Giving Fatherly Advice
The Instructions of Shuruppak are attributed to the ruler of Shuruppak, the last king of Sumer to have reigned before the time of the Great Flood. The father of this king was Ubara-Tutu, whose name is recorded in most copies of the Sumerian King List, and is reputed to have lived for 18,500 years before Mesopotamia was struck by the Great Flood.

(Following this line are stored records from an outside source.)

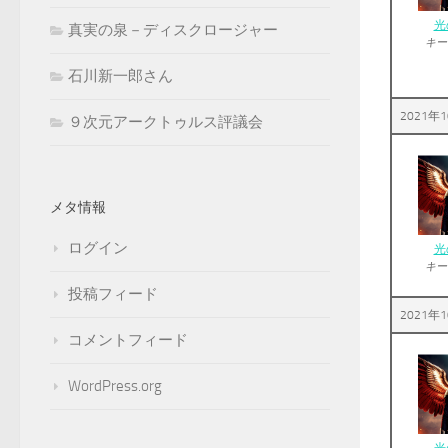
光
真実の泉－ディスクロージャー
キー
石川新一郎さん
2021年1
９次元アークトゥルス評議会
メタ情報
ログイン
光
キー
投稿フィード
2021年1
コメントフィード
WordPress.org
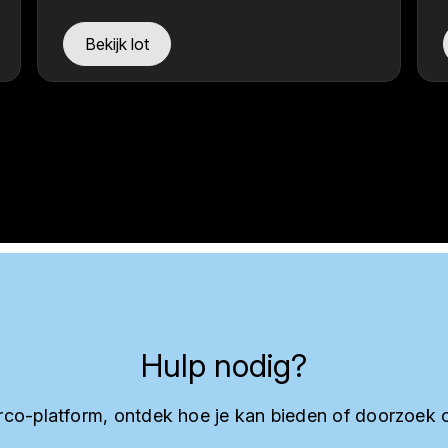
Bekijk lot
Hulp nodig?
co-platform, ontdek hoe je kan bieden of doorzoek 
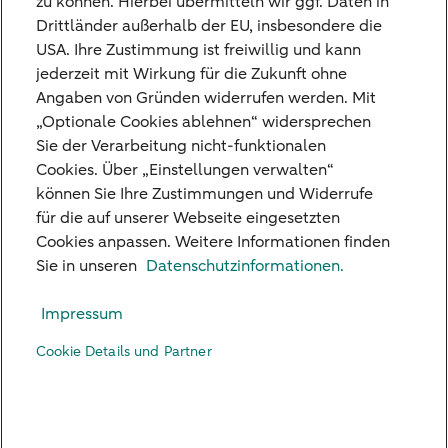
zu können. Hierbei übermitteln wir ggf. Daten in
Klingt interessant?
Drittländer außerhalb der EU, insbesondere die
USA. Ihre Zustimmung ist freiwillig und kann
Wir freuen uns, dich kennenzulernen.
jederzeit mit Wirkung für die Zukunft ohne
Angaben von Gründen widerrufen werden. Mit
„Optionale Cookies ablehnen“ widersprechen
Jetzt bewerben
Sie der Verarbeitung nicht-funktionalen
Cookies. Über „Einstellungen verwalten“
können Sie Ihre Zustimmungen und Widerrufe
für die auf unserer Webseite eingesetzten
Cookies anpassen. Weitere Informationen finden
Unsere Niederlassungen
Sie in unseren
Datenschutzinformationen.
Kreditkarte
Impressum
Standpunkte
Cookie Details und Partner
Kontakt
Digital Banking
Karriere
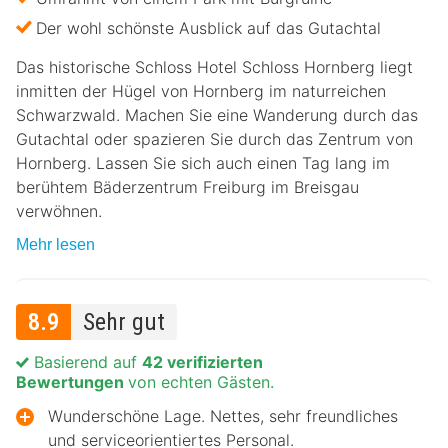
Der wohl schönste Ausblick auf das Gutachtal
Das historische Schloss Hotel Schloss Hornberg liegt
inmitten der Hügel von Hornberg im naturreichen
Schwarzwald. Machen Sie eine Wanderung durch das
Gutachtal oder spazieren Sie durch das Zentrum von
Hornberg. Lassen Sie sich auch einen Tag lang im
berühtem Bäderzentrum Freiburg im Breisgau
verwöhnen.
Mehr lesen
8.9
Sehr gut
Basierend auf
42 verifizierten
Bewertungen
von echten Gästen.
Wunderschöne Lage. Nettes, sehr freundliches
und serviceorientiertes Personal.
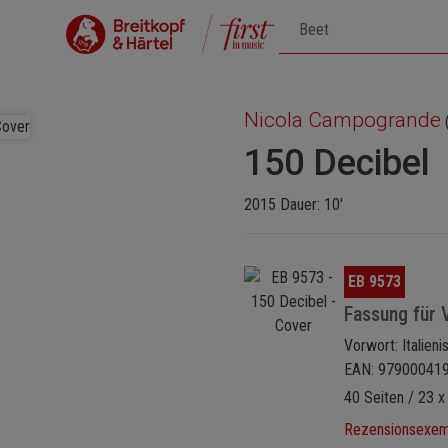
Nicola Campogrande
150 Decibel
2015 Dauer: 10'
Bildergalerie überspringen
EB 9573
Fassung für V
Vorwort: Italieni
EAN: 97900041
40 Seiten / 23 x
Rezensionsexemp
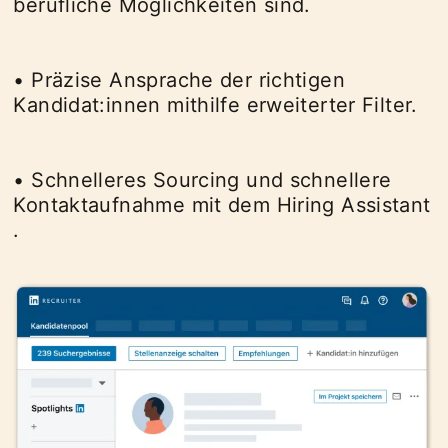
berufliche Möglichkeiten sind​.
• Präzise Ansprache der richtigen
Kandidat:innen mithilfe erweiterter Filter​.
• Schnelleres Sourcing und schnellere
Kontaktaufnahme mit dem Hiring Assistant​
.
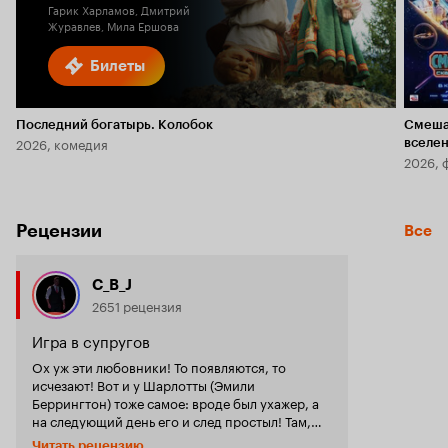
Гарик Харламов, Дмитрий
Журавлев, Мила Ершова
Билеты
Последний богатырь. Колобок
Смеша
2026, комедия
вселе
2026, 
Рецензии
Все
C_B_J
2651 рецензия
Игра в супругов
Ох уж эти любовники! То появляются, то
исчезают! Вот и у Шарлотты (Эмили
Беррингтон) тоже самое: вроде был ухажер, а
на следующий день его и след простыл! Там,
где он жил, оказывается живет совсем другой
Читать рецензию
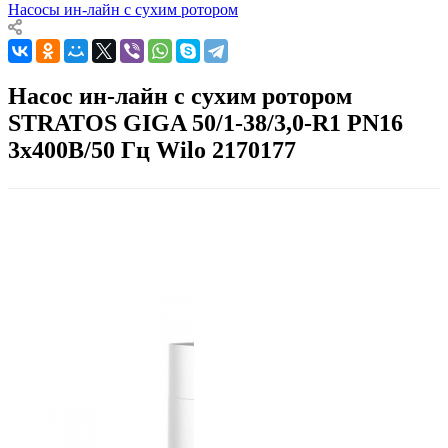
Насосы ин-лайн с сухим ротором
Насос ин-лайн с сухим ротором
STRATOS GIGA 50/1-38/3,0-R1 PN16
3х400В/50 Гц Wilo 2170177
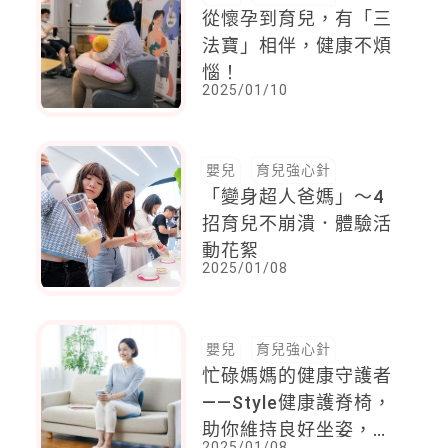
從懷孕到育兒，有「三
法寶」相伴，健康不煩
惱！
2025/01/10
嬰兒
育兒強心針
「變身超人爸媽」～4
招育兒不崩潰．體驗活
動花絮
2025/01/08
嬰兒
育兒強心針
忙碌媽媽的健康守護者
——Style健康護脊椅，
助你維持良好坐姿，坐
2025/01/08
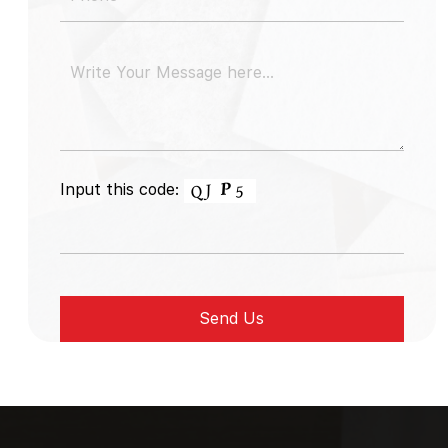
Input this code:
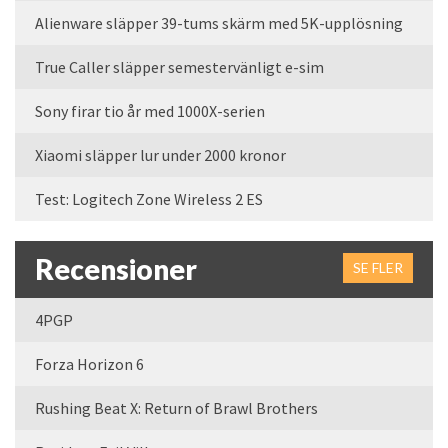
Alienware släpper 39-tums skärm med 5K-upplösning
True Caller släpper semestervänligt e-sim
Sony firar tio år med 1000X-serien
Xiaomi släpper lur under 2000 kronor
Test: Logitech Zone Wireless 2 ES
Recensioner
SE FLER
4PGP
Forza Horizon 6
Rushing Beat X: Return of Brawl Brothers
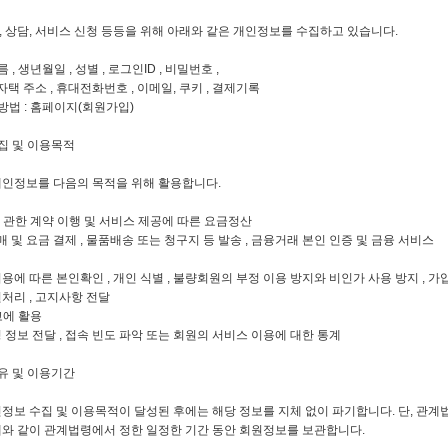
 상담, 서비스 신청 등등을 위해 아래와 같은 개인정보를 수집하고 있습니다.
 , 생년월일 , 성별 , 로그인ID , 비밀번호 ,
자택 주소 , 휴대전화번호 , 이메일, 쿠키 , 결제기록
방법 : 홈페이지(회원가입)
집 및 이용목적
개인정보를 다음의 목적을 위해 활용합니다.
 관한 계약 이행 및 서비스 제공에 따른 요금정산
매 및 요금 결제 , 물품배송 또는 청구지 등 발송 , 금융거래 본인 인증 및 금융 서비스
에 따른 본인확인 , 개인 식별 , 불량회원의 부정 이용 방지와 비인가 사용 방지 , 가입 
처리 , 고지사항 전달
고에 활용
 정보 전달 , 접속 빈도 파악 또는 회원의 서비스 이용에 대한 통계
유 및 이용기간
정보 수집 및 이용목적이 달성된 후에는 해당 정보를 지체 없이 파기합니다. 단, 관계
래와 같이 관계법령에서 정한 일정한 기간 동안 회원정보를 보관합니다.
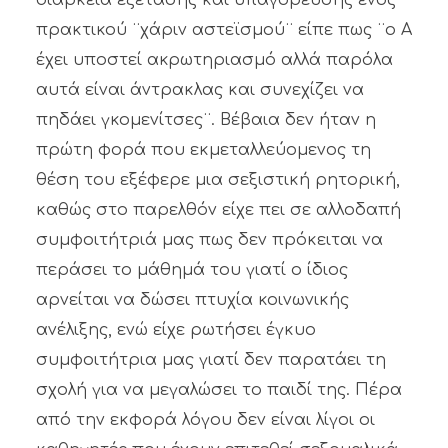
πρακτικού ¨χάριν αστεϊσμού¨ είπε πως ¨ο Α
έχει υποστεί ακρωτηριασμό αλλά παρόλα
αυτά είναι άντρακλας και συνεχίζει να
πηδάει γκομενίτσες¨. Βέβαια δεν ήταν η
πρώτη φορά που εκμεταλλεύομενος τη
θέση του εξέφερε μια σεξιστική ρητορική,
καθώς στο παρελθόν είχε πει σε αλλοδαπή
συμφοιτήτριά μας πως δεν πρόκειται να
περάσει το μάθημά του γιατί ο ίδιος
αρνείται να δώσει πτυχία κοινωνικής
ανέλιξης, ενώ είχε ρωτήσει έγκυο
συμφοιτήτρια μας γιατί δεν παρατάει τη
σχολή για να μεγαλώσει το παιδί της. Πέρα
από την εκφορά λόγου δεν είναι λίγοι οι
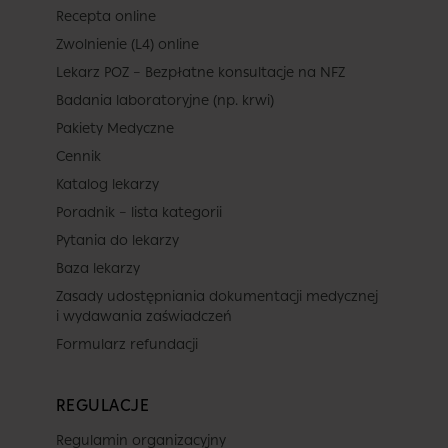
Recepta online
Zwolnienie (L4) online
Lekarz POZ – Bezpłatne konsultacje na NFZ
Badania laboratoryjne (np. krwi)
Pakiety Medyczne
Cennik
Katalog lekarzy
Poradnik – lista kategorii
Pytania do lekarzy
Baza lekarzy
Zasady udostępniania dokumentacji medycznej
i wydawania zaświadczeń
Formularz refundacji
REGULACJE
Regulamin organizacyjny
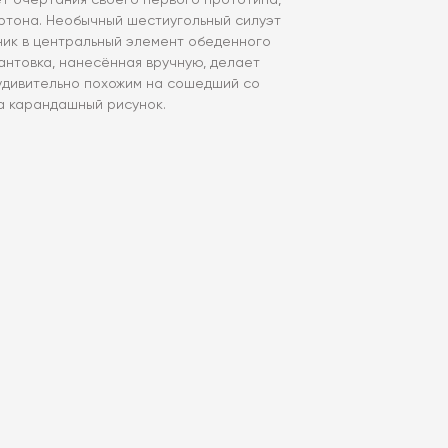
ет очертания своего первого прототипа,
артона. Необычный шестиугольный силуэт
ик в центральный элемент обеденного
антовка, нанесённая вручную, делает
удивительно похожим на сошедший со
а карандашный рисунок.
k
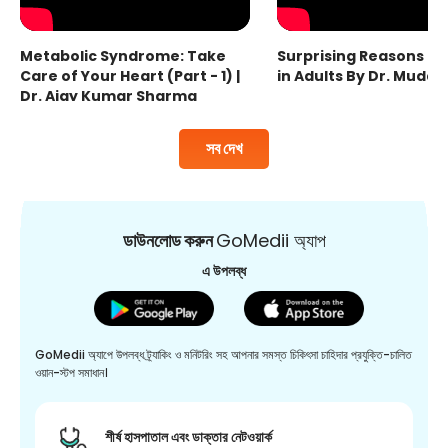
Metabolic Syndrome: Take
Surprising Reasons fo
Care of Your Heart (Part - 1) |
in Adults By Dr. Mudas
Dr. Ajay Kumar Sharma
সব দেখ
ডাউনলোড করুন
GoMedii অ্যাপ
এ উপলব্ধ
GoMedii অ্যাপে উপলব্ধ ট্র্যাকিং ও মনিটরিং সহ আপনার সমস্ত চিকিৎসা চাহিদার প্রযুক্তি-চালিত
ওয়ান-স্টপ সমাধান।
শীর্ষ হাসপাতাল এবং ডাক্তার নেটওয়ার্ক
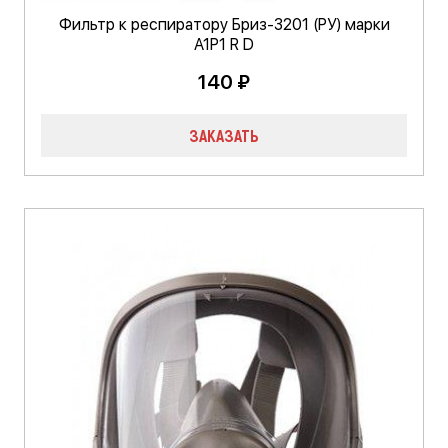
Фильтр к респиратору Бриз-3201 (РУ) марки
А1Р1 R D
140 ₽
ЗАКАЗАТЬ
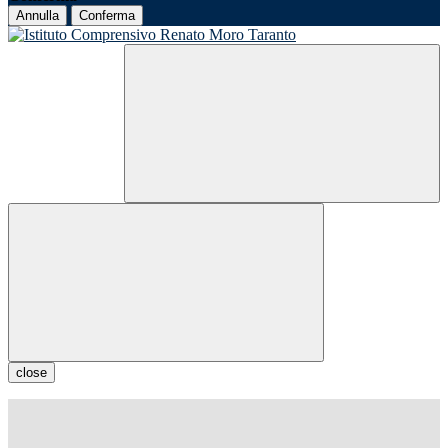
Annulla
Conferma
close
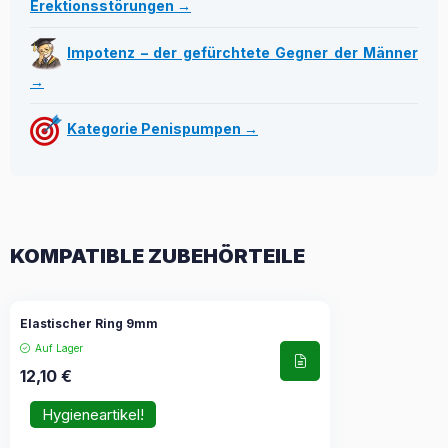
Erektionsstörungen →
Impotenz – der gefürchtete Gegner der Männer
→
Kategorie Penispumpen →
KOMPATIBLE ZUBEHÖRTEILE
Elastischer Ring 9mm
Auf Lager
12,10
€
Hygieneartikel!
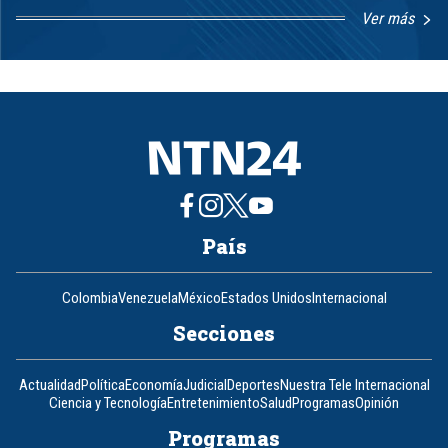
Ver más
Item
1
of
8
País
Colombia
Venezuela
México
Estados Unidos
Internacional
Secciones
Actualidad
Política
Economía
Judicial
Deportes
Nuestra Tele Internacional
Ciencia y Tecnología
Entretenimiento
Salud
Programas
Opinión
Programas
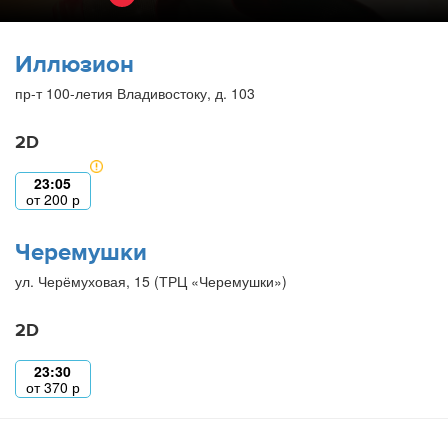
Иллюзион
пр-т 100-летия Владивостоку, д. 103
2D
23:05
от
200
р
Черемушки
ул. Черёмуховая, 15 (ТРЦ «Черемушки»)
2D
23:30
от
370
р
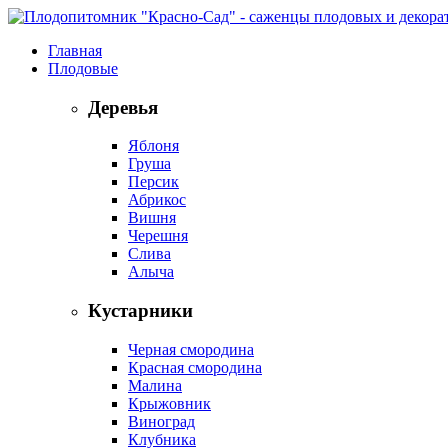
Главная
Плодовые
Деревья
Яблоня
Груша
Персик
Абрикос
Вишня
Черешня
Слива
Алыча
Кустарники
Черная смородина
Красная смородина
Малина
Крыжовник
Виноград
Клубника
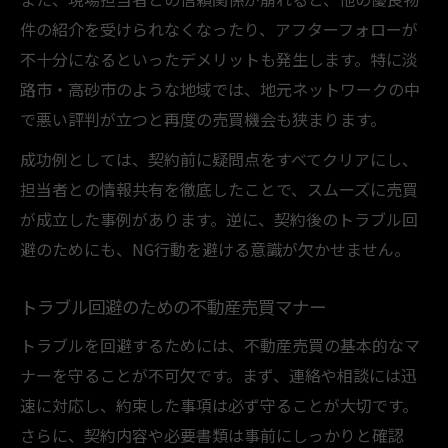
件の紹介を受けられなくなったり、アフターフォローが
不十分になるといったデメリットも発生します。特に淡
路市・高砂市のような地域では、地元ネットワークの中
で悪い評判が立つと再度の売買機会も狭まります。
成功例としては、契約前に疑問点をすべてクリアにし、
担当者との情報共有を徹底したことで、スムーズに売買
が成立した事例があります。逆に、契約後のトラブル回
避のためにも、NG行動を避ける意識が欠かせません。
トラブル回避のための不動産売買マナー
トラブルを回避するためには、不動産売買の基本的なマ
ナーを守ることが不可欠です。まず、連絡や相談には迅
速に対応し、約束した事項は必ず守ることが大切です。
さらに、契約内容や必要書類は事前にしっかりと確認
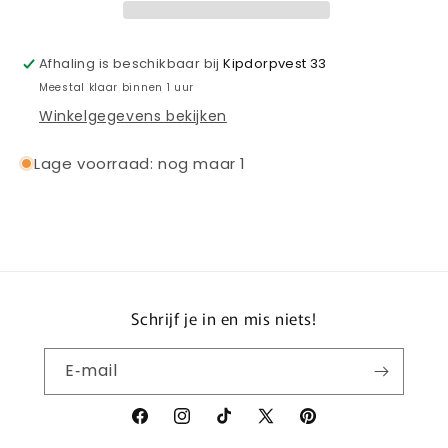
PRESENTATION
PRESENTATION
SUIT
SUIT
2025-
2025-
Afhaling is beschikbaar bij
Kipdorpvest 33
2026
2026
Meestal klaar binnen 1 uur
Winkelgegevens bekijken
Lage voorraad: nog maar 1
Schrijf je in en mis niets!
E‑mail
Facebook
Instagram
TikTok
X
Pinterest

In the Instructions of Shuruppak, the king is portrayed as giving advice to his son, Ziusudra (known in Akkadian as Utnapishtin):
“My son, I would instruct you,
Take my instructions,
Ziusudra, I would utter a word to you,
Give heed to it,
Do not neglect my instruction,
Do not transgress the word I uttered,
The father’s instructions, the precious,
Carry out diligently.”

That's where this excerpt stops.